The United States was made a really free country: slavery, which had made such a name a mockery, was wiped off the statute book.
Lincoln showed rare judgment and courage in doing what he did at this time. At first a large section in the North was opposed to Emancipation, but gradually all united in admiring the wisdom of Lincoln's action. The South knew that if they were conquered slavery was gone. And however black things might look, Lincoln and the North were not going to give in till they did conquer. They had set their teeth; they were going to fight to the bitter end.
M'Clellan had been dismissed, but his successors were not much more successful. In December Burnside threw away thousands of lives in an attempt to scale Mary's Heights. Men were shot down in heaps by the enemy, and the army fell into a panic; a battle against overwhelming odds ended in a complete defeat. Lincoln's heart bled for the loss of so many splendid citizens: there was deep indignation in Washington, much of it vented against the President.
The darkest moment of the war came when, in May, the news of the battle of Chancellorsville reached the Government. Hooker met Jackson: a long and fearfully bloody battle followed. There were dreadful losses on both sides: another valuable opportunity of pressing south was lost. In the battle "Stonewall" Jackson was killed, shot accidentally by his own men; a disastrous loss to the Southern side, though the North was defeated.
All hope seemed gone from the North.
Up till now the North had lost more than the South. It had suffered most of all from a lack of really able commanders. Now, however, Lincoln discovered a really great general in Ulysses S. Grant, and from this time on the fortune of the war began to change.

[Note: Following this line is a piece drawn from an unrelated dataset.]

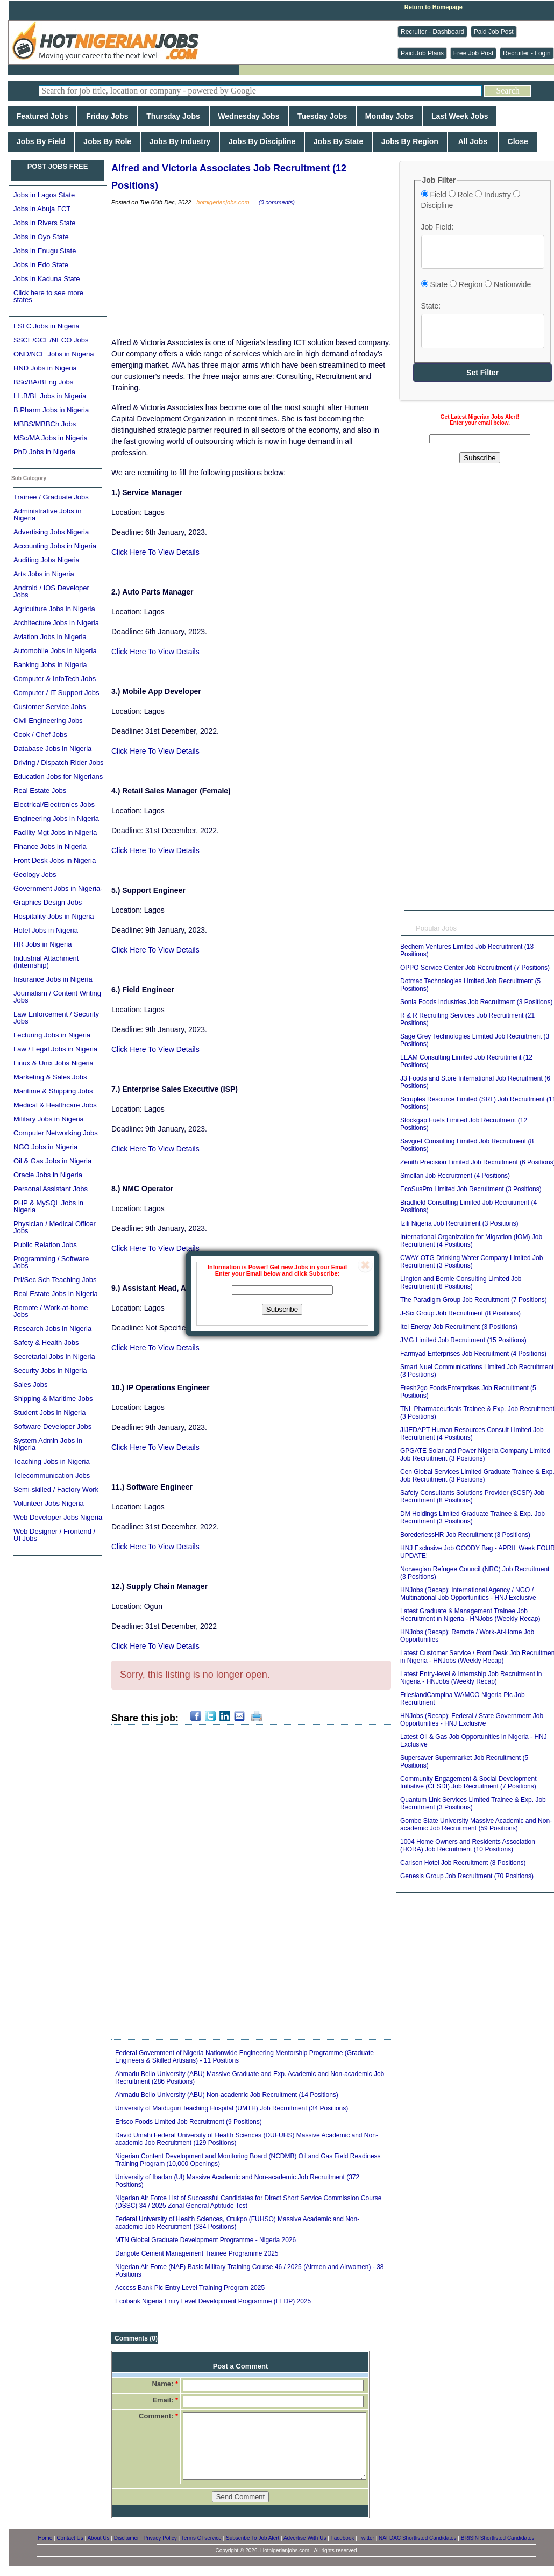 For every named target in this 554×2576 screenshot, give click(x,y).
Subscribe (282, 1309)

The North was richer: it had more men, money, and resources to draw on; in a long struggle the South was bound to be worn out. Grant saw this and planned accordingly. Grant had distinguished himself, early in the war by the capture of Fort Henry and Fort Donelson, on the Mississippi, in February 1862; in the following April he had driven the Confederates back to Corinth after one of the most expensive battles of the war. Grant was a man of the most reckless personal courage; as a general his great fault was that he exposed his men needlessly. Complaints were early made of him to Lincoln; but Lincoln's wonderful eye discerned a great soldier in Grant. "I can't spare that man; he fights." Later he was told that Grant drank. "Pray tell me what brand of whisky he takes, that I may send a barrel to each of my other generals."
Lincoln and Grant always understood each other. Each was a man of intense strength of character, given to doing things rather than talking of them. Grant had not Lincoln's tenderness of heart, or the beauty of his pure and generous nature; but he had his power of concentrating his whole mind upon the task in hand. He knew Lincoln's secret: "Work, work, is the main thing."

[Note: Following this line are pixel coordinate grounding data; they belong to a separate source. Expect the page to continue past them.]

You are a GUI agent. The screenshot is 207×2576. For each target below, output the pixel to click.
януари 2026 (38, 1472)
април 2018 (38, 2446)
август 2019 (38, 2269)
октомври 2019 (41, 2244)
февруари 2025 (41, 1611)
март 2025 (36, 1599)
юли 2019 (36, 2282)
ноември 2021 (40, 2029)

The battle of Chancellorsville, May 1863, was for the North the darkest moment of the war; things were never so dark again. Only Lincoln's supreme faith and courage could have risen from such a series of defeats unshaken. The newspapers were full of abuse of the President; plots were on foot against him to prevent his re-election when the time came. In February he had lost his son Willie after a long and painful illness. But he never quailed.
And his patience was at last to be rewarded. After Chancellorsville his unflinching belief in the justice of his course, in spite of opposition and discontent, was to be rewarded: he was to look, if only for a moment, upon an America not only free but united.